Neyse, HMS Dreadnought, inanilmaz bir hizla, bir sene gibi bir surede insa edilip donamaya katilir. Aradan gecen yillara ragmen ilgi odagi olarak kalir hep. Subat 1910'da, Weymouth korfezinde, refakatindeki diger donanma gemileriyle demirliyken gemiye bir tegraf gelir. Beraberindeki az sayidaki refakatci ile Habesistan Imparatoru gemiyi ziyaret edecektir.  Imparator ve refakatcilari - dort Habes, Disislerinden genc bir gorevli ve Avrupali bir tercuman - Weymouth istasyonunda kirmizi halilarla ve bir merasim subayi tarafindan karsilanir. Bayraklarla donanmis ve guverteye ip gibi dizilmis denizciler, marslar calan bir bando, altin sirmali uniformalara burunmus amiral ve erkani tarafindan karsilanirlar Drednought'ta. Ziyaretciler gemiyi dolasirlar, geminin revirini, telsiz-telgraf odasini, subaylarin yatakhanelerini, ve kendileri icin dondurulen ve toplari asagi yukari hareket ettirilen top kulelerinden birini gorurler. Amiral yaptigi aciklamalarin tercume edilmesini ister ama tercuman kolay olmayacagini soyler. Kirmizi uniformali denizciler ile mavi uniformali denizciler arasindaki fark aciklandiginda, bunlari habesce anlatmak kolay olmayacak Amiralim, ama deneyecegim der, tercuman. Imparatora doner ve "Entaqui, mahai, kustufani," der. Imparator basiyla onaylar. "Tahli bussor ahbat tahl aesque miss," diye devam eder tercuman. "Arreama..." Imparator da birkac kelam ederken hep kafasini sallamaktadir, anlamiscasina.. Ingiliz subaylar pek de misafirperverdir. Genc bir subay anahtarla isiklari yakip sondurmesine cok sasan misafirlere hayranlikla siritmaktadir. Gezinin sonunda Amiral yemege kalmalarini soyler ziyaretcilere. Ancak tercuman kral ve erkaninin Habeslerin dini inanclari nedeniyle ancak ozel sekilde hazirlanmis yiyecekleri yiyebildiklerini soyleyerek teklifi kibarca reddeder. 

Birkac hafta sonra, birkac fisiltiyi duyan the Daily Mirror  hikayenin aslini yayinlar.
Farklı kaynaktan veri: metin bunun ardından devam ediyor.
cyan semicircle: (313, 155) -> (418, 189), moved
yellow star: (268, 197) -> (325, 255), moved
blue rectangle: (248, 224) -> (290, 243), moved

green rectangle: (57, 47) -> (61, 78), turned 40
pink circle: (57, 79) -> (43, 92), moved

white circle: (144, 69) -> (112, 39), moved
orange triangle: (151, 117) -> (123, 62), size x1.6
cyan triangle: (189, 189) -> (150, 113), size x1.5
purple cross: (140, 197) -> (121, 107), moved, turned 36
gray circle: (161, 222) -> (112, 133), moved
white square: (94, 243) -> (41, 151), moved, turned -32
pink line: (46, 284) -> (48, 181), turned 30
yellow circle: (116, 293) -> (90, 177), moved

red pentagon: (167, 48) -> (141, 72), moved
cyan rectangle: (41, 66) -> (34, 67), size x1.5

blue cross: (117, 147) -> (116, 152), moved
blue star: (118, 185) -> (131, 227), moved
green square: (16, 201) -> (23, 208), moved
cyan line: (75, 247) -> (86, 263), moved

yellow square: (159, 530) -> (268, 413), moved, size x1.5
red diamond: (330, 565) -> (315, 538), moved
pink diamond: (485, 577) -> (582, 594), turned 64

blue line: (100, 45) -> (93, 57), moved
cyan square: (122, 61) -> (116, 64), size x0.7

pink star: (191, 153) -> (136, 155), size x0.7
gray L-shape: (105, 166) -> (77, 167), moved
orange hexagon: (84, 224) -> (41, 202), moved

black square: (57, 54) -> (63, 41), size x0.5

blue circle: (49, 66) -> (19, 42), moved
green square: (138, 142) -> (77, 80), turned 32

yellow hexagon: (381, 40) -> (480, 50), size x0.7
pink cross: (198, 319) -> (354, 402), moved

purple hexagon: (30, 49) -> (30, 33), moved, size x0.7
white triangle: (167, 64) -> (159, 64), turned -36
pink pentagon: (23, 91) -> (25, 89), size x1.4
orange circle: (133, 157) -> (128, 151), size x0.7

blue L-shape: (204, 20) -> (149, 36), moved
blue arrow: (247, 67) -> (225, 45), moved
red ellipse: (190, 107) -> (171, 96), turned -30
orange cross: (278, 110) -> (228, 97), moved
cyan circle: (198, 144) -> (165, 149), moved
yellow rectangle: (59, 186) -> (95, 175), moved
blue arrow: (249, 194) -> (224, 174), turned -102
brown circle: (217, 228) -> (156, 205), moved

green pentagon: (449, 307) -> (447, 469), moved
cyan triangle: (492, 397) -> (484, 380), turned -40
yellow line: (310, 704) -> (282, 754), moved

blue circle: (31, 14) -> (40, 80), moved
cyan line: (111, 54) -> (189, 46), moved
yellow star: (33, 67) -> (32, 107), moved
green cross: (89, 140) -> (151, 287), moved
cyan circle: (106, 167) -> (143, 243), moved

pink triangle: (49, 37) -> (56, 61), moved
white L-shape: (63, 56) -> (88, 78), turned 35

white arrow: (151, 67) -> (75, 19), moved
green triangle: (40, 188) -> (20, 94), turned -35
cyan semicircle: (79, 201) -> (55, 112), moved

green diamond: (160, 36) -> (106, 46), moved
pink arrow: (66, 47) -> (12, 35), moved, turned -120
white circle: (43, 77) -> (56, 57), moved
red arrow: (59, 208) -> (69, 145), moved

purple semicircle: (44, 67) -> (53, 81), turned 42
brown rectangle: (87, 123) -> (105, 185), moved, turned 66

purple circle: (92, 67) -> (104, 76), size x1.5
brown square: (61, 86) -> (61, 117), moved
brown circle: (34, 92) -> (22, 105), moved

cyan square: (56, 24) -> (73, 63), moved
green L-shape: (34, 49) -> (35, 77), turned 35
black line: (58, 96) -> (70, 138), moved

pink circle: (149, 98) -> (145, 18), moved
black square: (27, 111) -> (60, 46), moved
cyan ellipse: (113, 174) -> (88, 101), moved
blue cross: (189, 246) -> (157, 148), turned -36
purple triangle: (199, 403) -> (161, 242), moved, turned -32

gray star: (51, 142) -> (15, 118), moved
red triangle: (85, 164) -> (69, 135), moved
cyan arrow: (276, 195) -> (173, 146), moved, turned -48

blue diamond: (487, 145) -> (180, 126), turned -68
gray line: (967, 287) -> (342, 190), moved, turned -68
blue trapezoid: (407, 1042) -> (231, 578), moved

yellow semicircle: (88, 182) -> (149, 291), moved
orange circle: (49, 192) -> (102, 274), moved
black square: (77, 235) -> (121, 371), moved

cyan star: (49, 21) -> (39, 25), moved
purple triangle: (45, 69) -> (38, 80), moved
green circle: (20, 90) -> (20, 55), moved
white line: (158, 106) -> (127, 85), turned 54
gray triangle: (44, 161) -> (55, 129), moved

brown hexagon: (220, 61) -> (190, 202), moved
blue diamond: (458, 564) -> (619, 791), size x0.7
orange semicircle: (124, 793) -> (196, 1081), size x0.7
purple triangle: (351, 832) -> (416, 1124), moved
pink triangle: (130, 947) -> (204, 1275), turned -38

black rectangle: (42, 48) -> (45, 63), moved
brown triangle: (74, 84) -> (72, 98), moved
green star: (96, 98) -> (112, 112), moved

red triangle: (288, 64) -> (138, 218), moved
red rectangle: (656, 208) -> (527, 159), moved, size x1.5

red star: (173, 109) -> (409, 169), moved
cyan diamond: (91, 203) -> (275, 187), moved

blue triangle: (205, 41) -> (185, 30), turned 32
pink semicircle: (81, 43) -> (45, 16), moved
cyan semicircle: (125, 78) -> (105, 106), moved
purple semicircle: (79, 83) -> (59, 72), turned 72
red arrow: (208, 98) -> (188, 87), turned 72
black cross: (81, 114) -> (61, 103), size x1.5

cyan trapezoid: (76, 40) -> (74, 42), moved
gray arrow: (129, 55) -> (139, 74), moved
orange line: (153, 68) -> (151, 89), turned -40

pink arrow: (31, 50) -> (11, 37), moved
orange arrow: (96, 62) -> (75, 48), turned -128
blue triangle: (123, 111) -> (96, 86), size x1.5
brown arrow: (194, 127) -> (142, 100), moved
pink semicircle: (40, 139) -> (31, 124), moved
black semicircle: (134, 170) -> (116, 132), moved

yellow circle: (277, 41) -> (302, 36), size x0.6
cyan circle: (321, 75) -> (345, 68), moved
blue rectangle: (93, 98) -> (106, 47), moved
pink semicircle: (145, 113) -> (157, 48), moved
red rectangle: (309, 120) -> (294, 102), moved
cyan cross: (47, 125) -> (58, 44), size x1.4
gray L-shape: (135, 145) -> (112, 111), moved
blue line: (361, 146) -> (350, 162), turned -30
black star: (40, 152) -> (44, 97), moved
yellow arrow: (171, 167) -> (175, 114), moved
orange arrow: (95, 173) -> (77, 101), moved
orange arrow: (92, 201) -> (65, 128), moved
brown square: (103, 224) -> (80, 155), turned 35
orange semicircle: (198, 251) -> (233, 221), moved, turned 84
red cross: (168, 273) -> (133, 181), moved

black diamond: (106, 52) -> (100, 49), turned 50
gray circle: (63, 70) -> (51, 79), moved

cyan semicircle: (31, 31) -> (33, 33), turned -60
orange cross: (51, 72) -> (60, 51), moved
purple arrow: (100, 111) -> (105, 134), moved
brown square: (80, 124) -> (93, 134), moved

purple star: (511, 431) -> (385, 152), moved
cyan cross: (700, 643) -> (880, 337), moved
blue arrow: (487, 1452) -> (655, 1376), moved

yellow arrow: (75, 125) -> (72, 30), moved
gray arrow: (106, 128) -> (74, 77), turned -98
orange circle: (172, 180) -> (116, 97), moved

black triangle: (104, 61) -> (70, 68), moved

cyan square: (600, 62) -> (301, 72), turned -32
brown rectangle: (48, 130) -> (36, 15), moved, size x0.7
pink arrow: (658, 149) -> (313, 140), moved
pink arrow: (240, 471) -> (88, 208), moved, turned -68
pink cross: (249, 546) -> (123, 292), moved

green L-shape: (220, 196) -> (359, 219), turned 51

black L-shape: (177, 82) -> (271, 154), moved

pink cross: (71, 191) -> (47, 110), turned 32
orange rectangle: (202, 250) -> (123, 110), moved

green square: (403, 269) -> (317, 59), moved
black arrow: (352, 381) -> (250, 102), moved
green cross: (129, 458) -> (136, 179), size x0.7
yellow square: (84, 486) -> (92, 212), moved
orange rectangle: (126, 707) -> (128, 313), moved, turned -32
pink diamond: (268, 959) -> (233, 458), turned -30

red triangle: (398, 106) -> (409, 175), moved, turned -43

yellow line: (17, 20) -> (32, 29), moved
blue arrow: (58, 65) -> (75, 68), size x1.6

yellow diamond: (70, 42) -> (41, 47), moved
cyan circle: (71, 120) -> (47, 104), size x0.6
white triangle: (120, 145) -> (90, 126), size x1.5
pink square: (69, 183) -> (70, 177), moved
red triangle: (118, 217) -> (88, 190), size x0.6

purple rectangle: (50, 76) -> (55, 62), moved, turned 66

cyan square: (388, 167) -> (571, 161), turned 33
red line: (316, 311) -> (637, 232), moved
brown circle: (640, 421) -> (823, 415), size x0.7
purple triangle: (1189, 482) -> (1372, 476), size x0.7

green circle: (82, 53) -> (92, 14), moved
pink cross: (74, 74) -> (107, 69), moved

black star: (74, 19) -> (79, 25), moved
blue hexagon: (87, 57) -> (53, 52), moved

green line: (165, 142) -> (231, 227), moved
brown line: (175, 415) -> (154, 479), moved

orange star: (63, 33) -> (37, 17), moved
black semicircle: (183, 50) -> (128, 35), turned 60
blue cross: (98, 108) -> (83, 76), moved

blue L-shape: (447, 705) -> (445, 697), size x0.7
Imparator, kendini yagli tozboyalar ile makyaslamis, takma bir sakal takmis, turban ve cuppeye  burunmus Anthony Buxton adinda bir gencten baskasi degildir. Gene kendisi gibi tebdili kiyafete burunmus refakatcileri ise aralarinda ressam Duncan Grandt'in de bulundugu arkadaslarindan baskasi degildir. Kullandiklari dil, basta bir kac kelime Swahili'den sonra tercumanin okuldayken ezberledigi Aenias'in dorduncu bolumunden Latince pasajlardir. Haber yayinlaninca donanma epey sikintili gunler gecirir. Parlamento'da tatsiz sorular sorulur. Misafirperver amiralimiz sokaklarda ne zaman cocuklar tarafindan taninsa, veletler pesinden "Bunga-Bunga" diye bagirarak kostururlar.  sahtekarlar bir sure sonra Donama Nazirini ziyaret edip ozurlerini sunmak istediklerinde yaka-paca disari atilirlar. Olayin en inanilmaz ayrintilarindan biri, ziyaretcilerden birinin kadin olmasidir. Adi Virginia Stephen idir, sonradan Virginia Woolf olarak nam salacaktir.